What I most love about the philosophy of coaching I practice is how respectful it is of each individual’s unique essence and creative capacity. The very best coaching helps you rediscover that inner fountain, that source of wisdom, creativity, and light within you that can heal, nourish, and give life to your dreams. The best coach will not only help you connect to that, she will hold you there and help you build the life you dream on from that place of clarity and strength.

I have recently started working with some new clients and I would love to add more! Please contact me for a free sample session.

What can’t you stand?

It was an intense weekend. I did CTI’s Process course which is about expanding into the present moment, having curiosity about it, being able to name whatever’s going on inside of you at any given moment, and slowing down to appreciate and enjoy the journey. It’s about being fully alive.

We also learned how to recognize blocked emotion, bring it to the surface, and help clients be with their emotions. One exercise we did to explore blocked emotion was to name what it is we absolutely can not stand and recognize what it is within ourselves that is causing us to fixate on this issue. For example, people who loathe hypocrisy may have difficulty reconciling contradictory elements within themselves. “You spot it, you got it” is the idea.

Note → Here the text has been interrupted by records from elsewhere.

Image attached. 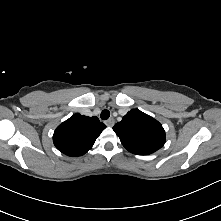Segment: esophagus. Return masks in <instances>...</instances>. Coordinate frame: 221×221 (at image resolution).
I'll return each mask as SVG.
<instances>
[{
  "label": "esophagus",
  "instance_id": "esophagus-1",
  "mask_svg": "<svg viewBox=\"0 0 221 221\" xmlns=\"http://www.w3.org/2000/svg\"><path fill=\"white\" fill-rule=\"evenodd\" d=\"M115 123V120L113 118H110L108 120L105 121V124L109 127H112Z\"/></svg>",
  "mask_w": 221,
  "mask_h": 221
}]
</instances>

After completing the course on Sunday, I decided to text this guy I had been seeing. We were getting to know each other but I started to see things I didn’t like and I didn’t feel comfortable at all the last time I saw him. I think he realized it and maybe felt the same. We just weren’t compatible for a relationship. Over a week had gone by without communication between us and I felt awkward. I wanted us to be friendly acquaintances at least, if not friends, so I started what I thought was a friendly, neutral conversation with him. That was probably my first mistake. I should have waited longer to contact him. Anyway. Somewhat out of the blue he said he was really really sorry, but he just didn’t think it would work out between us, but that I’m a beautiful woman and I shouldn’t let his rejection of me upset me too much or make me feel insecure or inferior.

So. At this point I should have said, that’s fine, thank you for your consideration of my feelings and just let it go. Right? That’s what I should have done. But his passive aggressive ass-hattery riled me so much that I couldn’t. I fell into the trap headfirst. I had to get into it with him. I will spare you all of the mean things we said to each other. It was not a pretty sight. It made me feel terrible, in fact. Even though I recognized that his attacks were obviously ego-based, the things he said still hurt me. (You know what his answer was a few weeks ago when I asked him what he couldn’t stand? Egocentrism. I think “you spot it, you got it” is right.)

I do not like it at all that I couldn’t just let it go. I felt disappointed in myself after that exchange. I felt like I had lowered myself. Why did it have to bother me in the least that he wanted to feel superior by “dumping” me? Who the hell cares? Well, it seems that my ego did. I don’t want to be the kind of person who let’s my ego dictate what I say and do. I want to love. I want whatever I do in the arena of romantic relationships to be loving and kind. Ego, you are not welcome here, even when sorely provoked! I want to be a big enough person that those kinds of remarks are just water off a duck’s back.

So, what do I do? The next time something like that happens, I need to sit there with that feeling of humiliation and just let myself feel it without striking back. I can see from this incident with this guy that it would have been MUCH better to just let it go. That would have made me feel good about myself. I need to remember that.

Are you thinking about what it is you can’t stand, and what that indicates about you?